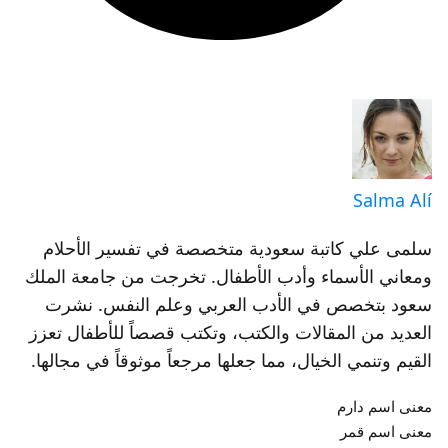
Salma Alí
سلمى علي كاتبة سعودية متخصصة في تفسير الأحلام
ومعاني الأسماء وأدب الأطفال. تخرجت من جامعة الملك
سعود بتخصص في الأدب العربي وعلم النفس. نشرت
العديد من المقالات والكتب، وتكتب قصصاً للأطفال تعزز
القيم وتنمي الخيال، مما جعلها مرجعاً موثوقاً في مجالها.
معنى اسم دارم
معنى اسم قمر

——————————

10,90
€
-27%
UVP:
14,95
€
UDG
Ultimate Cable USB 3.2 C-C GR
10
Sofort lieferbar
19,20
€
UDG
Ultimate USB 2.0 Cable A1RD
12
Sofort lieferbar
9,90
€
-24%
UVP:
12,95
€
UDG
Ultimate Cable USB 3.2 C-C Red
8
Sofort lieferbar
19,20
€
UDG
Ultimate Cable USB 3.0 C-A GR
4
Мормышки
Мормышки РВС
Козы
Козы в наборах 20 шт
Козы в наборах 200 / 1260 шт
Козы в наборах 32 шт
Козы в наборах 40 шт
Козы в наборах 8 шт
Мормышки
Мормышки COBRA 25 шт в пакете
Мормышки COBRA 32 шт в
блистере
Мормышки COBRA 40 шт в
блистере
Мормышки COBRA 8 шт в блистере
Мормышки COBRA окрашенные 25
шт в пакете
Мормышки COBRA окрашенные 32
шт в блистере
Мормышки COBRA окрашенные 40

——————————

What to do >>
Which lines in the listing have the string "COBRA"? Pick them out and copy them.

Answer space >>
Мормышки COBRA 25 шт в пакете
Мормышки COBRA 32 шт в
Мормышки COBRA 40 шт в
Мормышки COBRA 8 шт в блистере
Мормышки COBRA окрашенные 25
Мормышки COBRA окрашенные 32
Мормышки COBRA окрашенные 40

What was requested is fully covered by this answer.